Task inputs section start

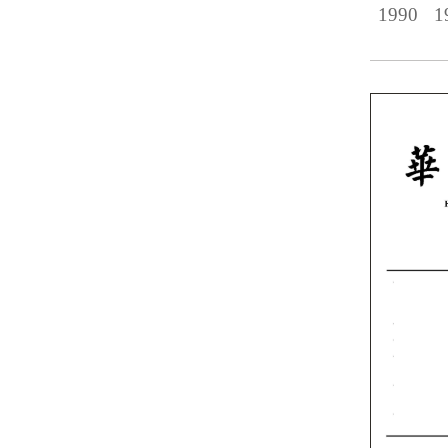
1990
1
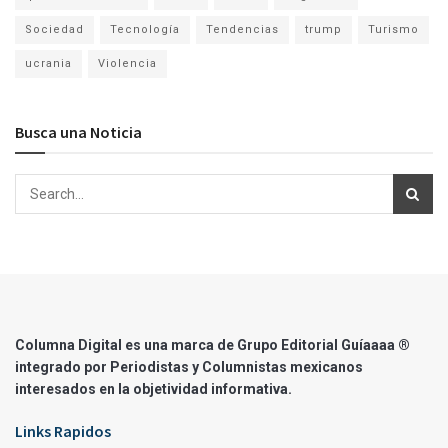
Sociedad
Tecnología
Tendencias
trump
Turismo
ucrania
Violencia
Busca una Noticia
Columna Digital es una marca de Grupo Editorial Guíaaaa ®
integrado por Periodistas y Columnistas mexicanos
interesados en la objetividad informativa.
Links Rapidos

Task inputs section end

What the task asks: Without the pictures, restate all of the entries word for word.

Your solution:
1990
1
Sociedad
Tecnología
Tendencias
trump
Turismo
ucrania
Violencia
Busca una Noticia
Columna Digital es una marca de Grupo Editorial Guíaaaa ®
integrado por Periodistas y Columnistas mexicanos
interesados en la objetividad informativa.
Links Rapidos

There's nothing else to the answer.